Anche nel 2020, lo sport viene pertanto usato dalla politica internazionale, ma con scopi molto diversi dal passato. Fino alla Seconda Guerra Mondiale, era un’arma di propaganda dei totalitarismi. Emblematico l’esempio del nostro Primo Carnera, peso massimo osannato dal regime fascista quando divenne campione del mondo a New York e poi subito dimenticato alla prima sconfitta. Ai tempi della guerra fredda, lo sport costituiva un ulteriore campo per affermare la supremazia di un blocco su un altro, non meno importante della corsa allo spazio (basti pensare alle nuotatrici iperdopate della DDR), anche sul piano diplomatico con il boicottaggio occidentale a Mosca ’80, subito restituito da URSS e paesi satellite a Los Angeles ’84.
Oggi, nel mondo dell’economia e della comunicazione globale, lo sport nelle mani della politica assume forme e scopi molto più differenziati. Non è più un mezzo per affermare una forma di grandezza o superiorità, ma rientra a pieno titolo nella guerra commerciale tra superpotenze.

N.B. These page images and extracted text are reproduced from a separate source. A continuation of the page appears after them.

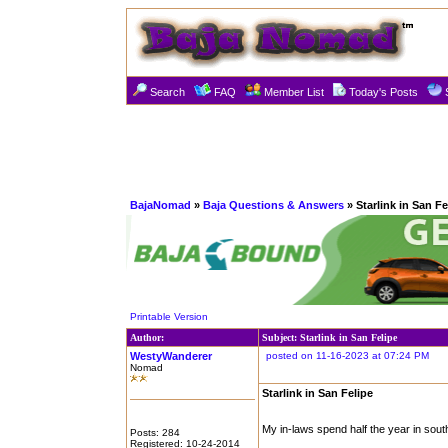
Search
FAQ
Member List
Today's Posts
BajaNomad
»
Baja Questions & Answers
» Starlink in San Fe
Printable Version
Author:
Subject: Starlink in San Felipe
WestyWanderer
posted on 11-16-2023 at 07:24 PM
Nomad
Starlink in San Felipe
My in-laws spend half the year in south
Posts: 284
Registered: 10-24-2014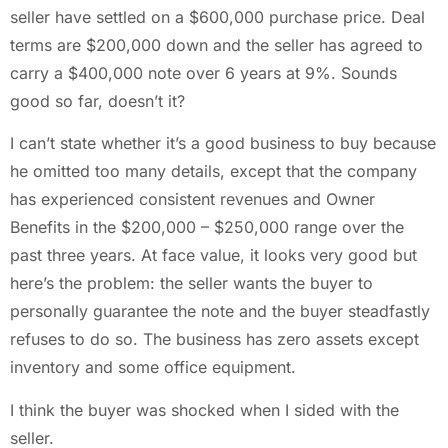
seller have settled on a $600,000 purchase price. Deal
terms are $200,000 down and the seller has agreed to
carry a $400,000 note over 6 years at 9%. Sounds
good so far, doesn’t it?
I can’t state whether it’s a good business to buy because
he omitted too many details, except that the company
has experienced consistent revenues and Owner
Benefits in the $200,000 – $250,000 range over the
past three years. At face value, it looks very good but
here’s the problem: the seller wants the buyer to
personally guarantee the note and the buyer steadfastly
refuses to do so. The business has zero assets except
inventory and some office equipment.
I think the buyer was shocked when I sided with the
seller.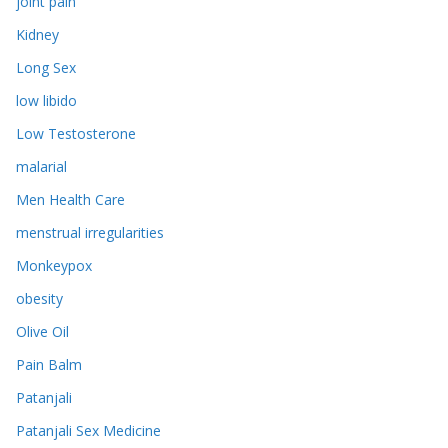
joint pain
Kidney
Long Sex
low libido
Low Testosterone
malarial
Men Health Care
menstrual irregularities
Monkeypox
obesity
Olive Oil
Pain Balm
Patanjali
Patanjali Sex Medicine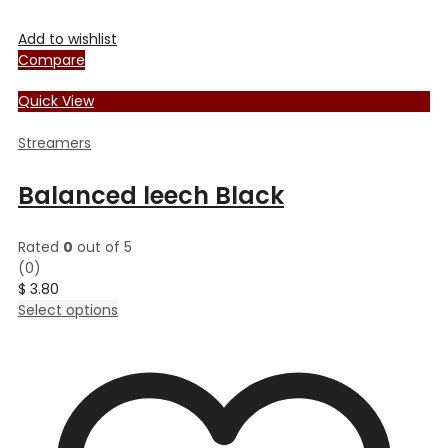
Add to wishlist
Compare
Quick View
Streamers
Balanced leech Black
Rated
0
out of 5
(0)
$
3.80
This
Select options
product
has
multiple
variants.
The
options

Serve ai cinesi per togliere valore a un brand come la Premier League, come rappresaglia per posizioni ideologiche assunte (NBA e Ozil) o in risposta ad azioni politico-economiche (il governo UK che bandisce il 5G di Huawei).
Cambiano i tempi, cambiano modalità e scopi, ma non cambia l’utilizzo distorto dello sport. Gli antichi che fermavano persino le guerre per disputare le Olimpiadi ci appaiono sempre di più come lontani giganti.